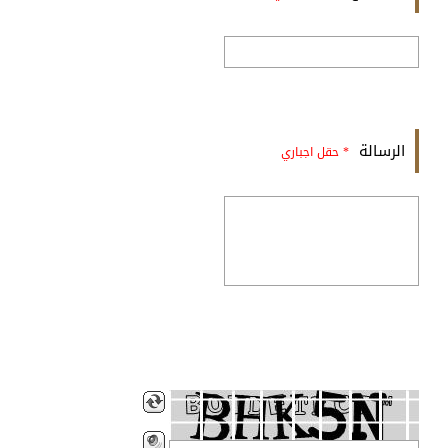
الرسالة
* حقل اجباري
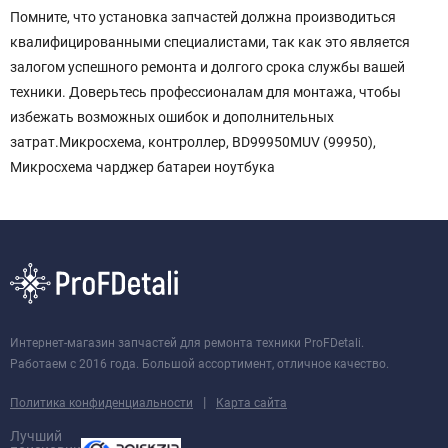
Помните, что установка запчастей должна производиться
квалифицированными специалистами, так как это является
залогом успешного ремонта и долгого срока службы вашей
техники. Доверьтесь профессионалам для монтажа, чтобы
избежать возможных ошибок и дополнительных
затрат.Микросхема, контроллер, BD99950MUV (99950),
Микросхема чарджер батареи ноутбука
Интернет-магазин запчастей для ремонта техники ProFDetali.
Работаем с 2016 года. Большой ассортимент, отличное качество.
|
Политика конфиденциальности
Карта сайта
Лучший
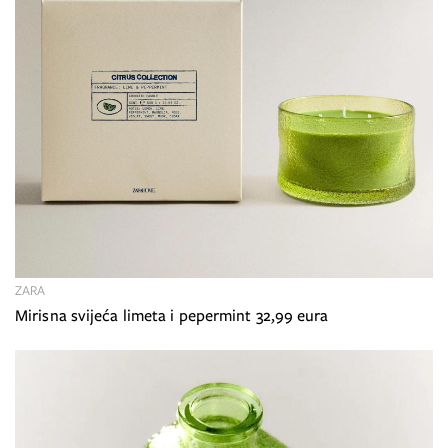
ZARA
Mirisna svijeća limeta i pepermint 32,99 eura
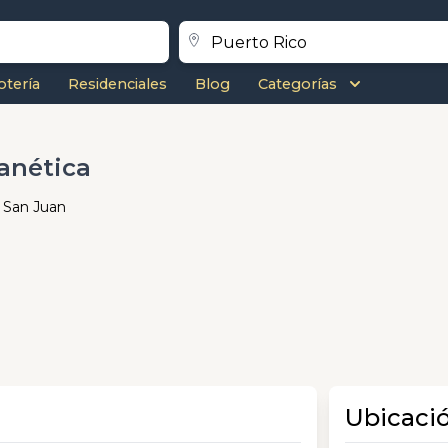
otería
Residenciales
Blog
Categorías
anética
, San Juan
Ubicaci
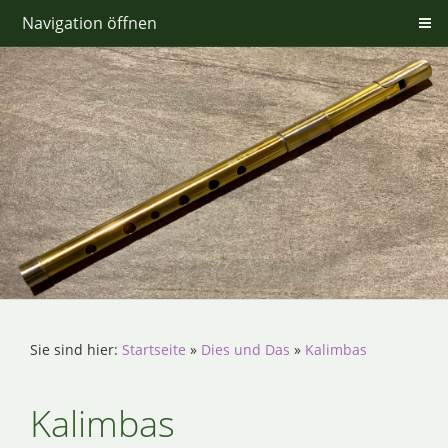
Navigation öffnen
Sie sind hier:
Startseite
»
Dies und Das
»
Kalimbas
Kalimbas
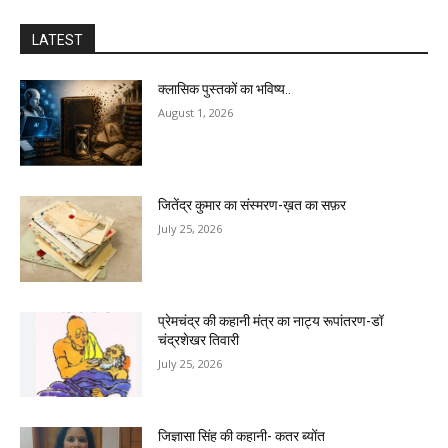
LATEST
क्लासिक पुस्तकों का भविष्य..
August 1, 2026
जितेंद्र कुमार का संस्मरण-ख़त का सफ़र
July 25, 2026
प्रेमचंद्र की कहानी मंत्र का नाट्य रूपांतरण-डॉ
चंद्रशेखर तिवारी
July 25, 2026
जिज्ञासा सिंह की कहानी- कतर ब्योंत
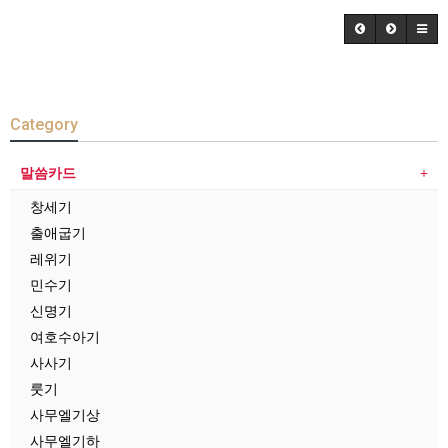
Category
말씀카드
창세기
출애굽기
레위기
민수기
신명기
여호수아기
사사기
룻기
사무엘기상
사무엘기하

☆ ☆ ☆ ☆ ☆

THE PROBLEM:
Each line above has to be returned exactly. Drop the pictures.

TASK ANSWER:
الرسالة
* حقل اجباري
Помните, что установка запчастей должна производиться
квалифицированными специалистами, так как это является
залогом успешного ремонта и долгого срока службы вашей
техники. Доверьтесь профессионалам для монтажа, чтобы
избежать возможных ошибок и дополнительных
затрат.Микросхема, контроллер, BD99950MUV (99950),
Микросхема чарджер батареи ноутбука
Интернет-магазин запчастей для ремонта техники ProFDetali.
Работаем с 2016 года. Большой ассортимент, отличное качество.
|
Политика конфиденциальности
Карта сайта
Лучший
ZARA
Mirisna svijeća limeta i pepermint 32,99 eura
otería
Residenciales
Blog
Categorías
anética
, San Juan
Ubicaci
Navigation öffnen
Sie sind hier:
Startseite
»
Dies und Das
»
Kalimbas
Kalimbas
LATEST
क्लासिक पुस्तकों का भविष्य..
August 1, 2026
जितेंद्र कुमार का संस्मरण-ख़त का सफ़र
July 25, 2026
प्रेमचंद्र की कहानी मंत्र का नाट्य रूपांतरण-डॉ
चंद्रशेखर तिवारी
July 25, 2026
जिज्ञासा सिंह की कहानी- कतर ब्योंत
Category
말씀카드
창세기
출애굽기
레위기
민수기
신명기
여호수아기
사사기
룻기
사무엘기상
사무엘기하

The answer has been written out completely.